ADHD Burnout Symptoms at Work (What It Actually Feels Like)

5 May 2026

By Andrew Lambert

You sit down to start something and it drags.

Tasks that used to be simple take longer. You open something, realise you’re missing a piece, go looking for it, get pulled into something else, then come back later already tired. That same loop runs across the day.

Nothing is especially difficult. It just doesn’t land clean.

This is how ADHD burnout at work often starts, especially when work lands in ways that create pressure without control.

Early ADHD Burnout Symptoms at Work

It doesn’t show up as a crash.

It shows up in small shifts:

  • You reread emails before replying
  • You avoid starting things you know you can do
  • You switch between tasks and don’t finish them
  • You feel behind even when the list isn’t that big

These are early ADHD burnout symptoms at work, often showing up alongside ADHD overwhelm in office environments, even if it doesn’t look like burnout yet.

ADHDappi looking overwhelmed by work, reflecting ADHD burnout symptoms at work

What It Actually Feels Like at Work

You sit there and your brain doesn’t lock onto anything properly.

You can think, but holding a thread takes effort. You start something, stop halfway, come back later and have to rebuild it from scratch. By the time you pick it back up, you’ve already lost time and energy.

You’re doing the job. It just costs more than it used to.

So things stay open.

Some don’t get started. Some get half done. Some just sit there waiting for something you don’t have yet.

Why the Day Drags Out

You adjust without really deciding to.

  • You stay later.
  • You check things again.
  • You keep things moving even when they aren’t ready.

From the outside it still looks fine. Work is moving. Things are getting done.
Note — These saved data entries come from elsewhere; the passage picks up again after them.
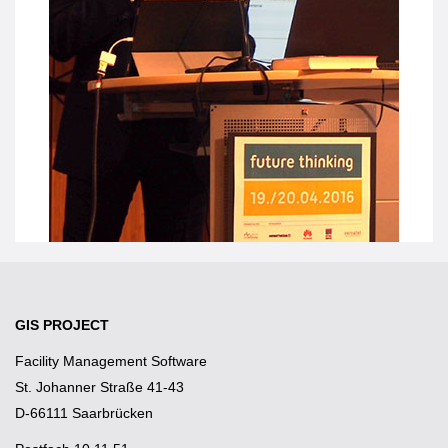
GIS PROJECT
Facility Management Software
St. Johanner Straße 41-43
D-66111 Saarbrücken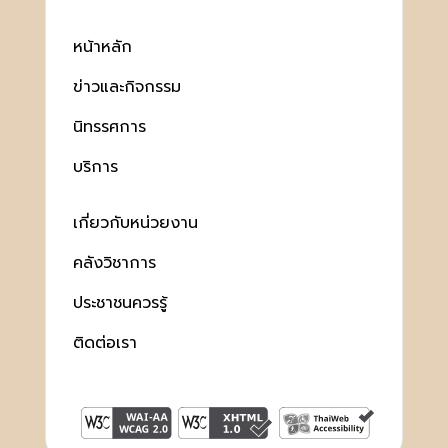
หน้าหลัก
ข่าวและกิจกรรม
นิทรรศการ
บริการ
เกี่ยวกับหน่วยงาน
คลังวิชาการ
ประชาชนควรรู้
ติดต่อเรา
Inside, it’s heavier than it should be.

Where the Pressure at Work Comes From

The job itself isn’t beyond you.

But the work doesn’t come to you clean.

  • Briefs are partial
  • Information arrives late
  • Decisions sit somewhere else
  • Deadlines are already set

So you fill it in.

You chase missing pieces. You make calls you shouldn’t need to make. You carry parts of work that don’t belong to you just to keep it moving.

That load builds fast.

Why You Can’t Finish the Work

The work doesn’t leave when you stop.

It stays open.

  • Half-finished tasks
  • Things waiting on other people
  • Decisions you can’t make yet
  • Work you have to come back to

It all sits there at the same time.

That’s ADHD burnout at work building in the background.

When It Starts Getting Harder to Cope

You start dreading things you used to just do.

You feel behind before you’ve even started the day.

You’re responsible for getting things done, but you don’t control what you need to actually do them.

What sits underneath this

This pattern shows up when responsibility and control are split.

You’re holding the outcome, but not the inputs.

That’s explained properly here: pressure without control at work.

Where This Shows Up Most at Work

If you’re in admin, operations, or professional services, most of your work depends on other people. That makes ADHD burnout at work build faster: burnout in professional services roles.

In universities, the way systems are set up tends to amplify it further: ADHD burnout in university staff.

ADHD burnout at work

This is what ADHD burnout at work looks like early on.

Not a collapse.

Work that never quite lands, stacking up until everything takes more effort than it should.

Frequently asked questions

What are ADHD burnout symptoms at work?

ADHD burnout symptoms at work can include task avoidance, unfinished work, mental drag, constant switching, rereading emails, losing track of threads and feeling behind even when the workload looks normal.

How does ADHD burnout at work start?

It often starts when work keeps arriving incomplete, unclear or dependent on other people. You spend more energy chasing, holding context and filling gaps than actually doing the work.

Why does ADHD burnout feel different from normal tiredness?

Normal tiredness usually improves with rest. ADHD burnout can feel like the whole system has become harder to restart, especially when open loops, unclear decisions and unfinished tasks keep sitting in your head.